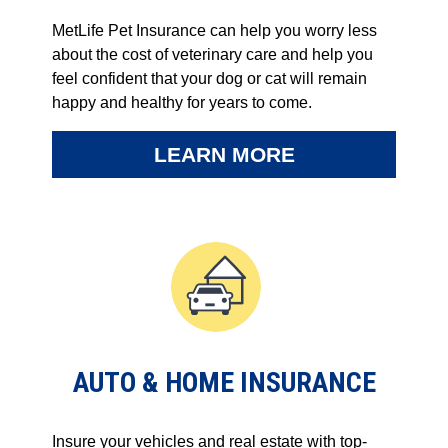
MetLife Pet Insurance can help you worry less
about the cost of veterinary care and help you
feel confident that your dog or cat will remain
happy and healthy for years to come.
LEARN MORE
AUTO & HOME INSURANCE
Insure your vehicles and real estate with top-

## EXERCISE DETAILS
Nothing but the lines from the one holding "about the cost" through the end of the listing above should appear, each exactly as given.

## REPLY TO THE TASK
about the cost of veterinary care and help you
feel confident that your dog or cat will remain
happy and healthy for years to come.
LEARN MORE
AUTO & HOME INSURANCE
Insure your vehicles and real estate with top-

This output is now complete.